In Shaw’s view, too, the fundamental nature of the relationship between gig worker and principal has not changed. However, companies have sought to meet their workers in the middle by offering access to programs such as health care.
“But one of the things, strategically, that these companies have to think about is: How do you describe things? You don’t call those employee benefits. You call it ‘access to health care,’” she said. “You have to be really careful that you’re not using terminology that is indicative of an employment relationship.”
For now, Shaw said she believes that the larger gig businesses have effectively struck that balance.
What Employers Should Do
However, the interplay between AB 5 and Prop. 22 is complex, and the latter may have created a false sense of security.
“Most of the folks that think they can create an independent contractor probably aren’t going to fall under the exceptions that exist in Prop. 22,” Beachboard said.
For the majority of employers, there is a concerning amount of exposure and liability risk. Because larger employers have the resources to avoid misclassification pitfalls, it is the smaller and midsize companies that are most at risk. “They may just not realize that AB 5 exists, that it changed the standards,” he said.
To ensure compliance with the more stringent criteria under AB 5, employers need to craft a contract that reflects the requirements of the ABC test. “It comes down to being very precise,” Shaw said.
She noted that many of the companies that employ gig workers “don’t like rules. They don’t like handbooks. They don’t like policies. But you’ve got to have them. You’ve got to spell this stuff out.”
In California, any ambiguity will always be interpreted against the employer. And the consequences of misclassification are severe. Should an employer misclassify a worker unknowingly, they would be expected to pay any owed taxes. Willful misclassification in California can result in a $25,000 penalty and jail time.

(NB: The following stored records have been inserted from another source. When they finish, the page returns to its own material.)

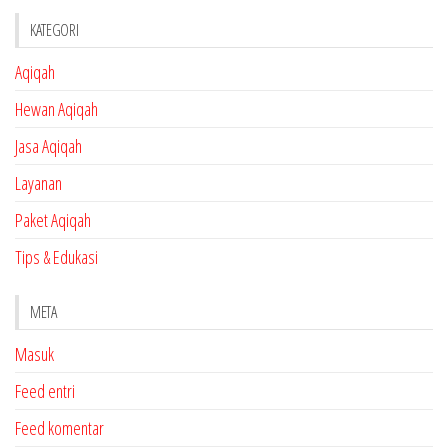
KATEGORI
Aqiqah
Hewan Aqiqah
Jasa Aqiqah
Layanan
Paket Aqiqah
Tips & Edukasi
META
Masuk
Feed entri
Feed komentar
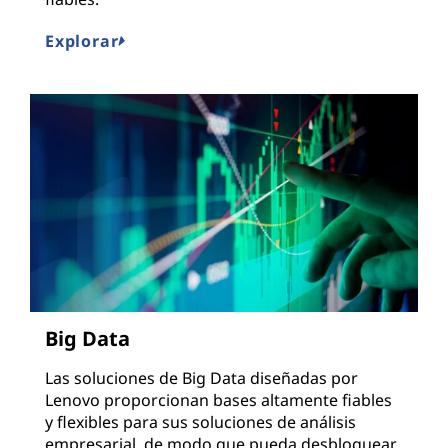
Explorar
Big Data
Las soluciones de Big Data diseñadas por
Lenovo proporcionan bases altamente fiables
y flexibles para sus soluciones de análisis
empresarial, de modo que pueda desbloquear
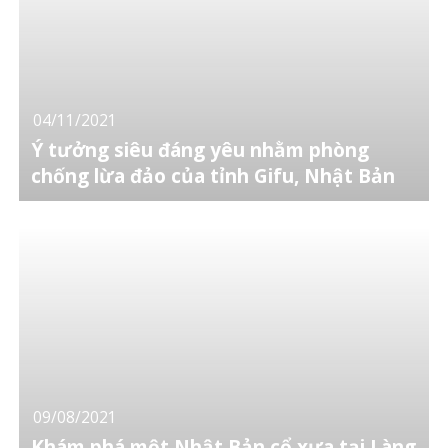
04/11/2021
Ý tưởng siêu đáng yêu nhằm phòng
chống lừa đảo của tỉnh Gifu, Nhật Bản
09/08/2021
Khám phá một Nhật Bản cổ xưa tại Làng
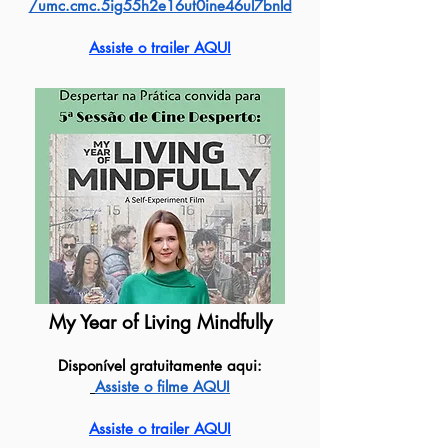
/umc.cmc.5ig55h2e16ut0ine46ul7bnld
Assiste o trailer AQUI
My Year of Living Mindfully
Disponível gratuitamente aqui:
Assiste o filme AQUI
Assiste o trailer AQUI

“I think HR people need to understand that there is a rubric for how you make [someone] a true independent contractor, and you’ve got to meet the right test,” whether that is AB 5, the ABC test, or the old Borello test, Shaw said.
The most common situation Beachboard encounters is when employers “retain somebody as an independent contractor, who in their head starts to think they’re an employee, and when the relationship ends, they go and file for unemployment.” When the state sees this discrepancy, they may decide to conduct an audit of the employer. To prevent such a scenario, employers need to create defensible contracts and ensure that they are not blurring the lines between employee and contractor in their day-to-day business practices.
Future of Gig Work in California
The debate over gig work in California has settled somewhat since the passage of Prop. 22.
“There were a lot of folks who were upset” about the ABC test, Beachboard said. But the people who were angriest were the ones who then benefited from Prop. 22. For those few but powerful players, “the squeaky wheels have been addressed,” Beachboard said.
Because the ABC test has yet to be challenged, companies not covered by Prop. 22 may protest at some point in the future. If, for example, it becomes easier to create contractors at the federal level, such a trend may rankle California businesses struggling to comply with the state’s ABC test. In Beachboard’s opinion, “the best approach would be to have a third category” called dependent contractors, which would “meet the needs of everybody,” theoretically.
In any case, the situation is unlikely to remain stable for long. “I just feel like there’s all these market forces that are coming together,” Shaw said.
And there may be another catalyst in the form of the artificial intelligence revolution. “Everyone’s talking about how [AI affects] services, jobs, duties,” Beachboard said. “Perhaps AI is going to be the COVID-like driver of us reanalyzing what it is to work for an organization,” reviving the debate on gig work and classification.
Rachel Zheliabovskii is a specialist, B2C Content, at SHRM.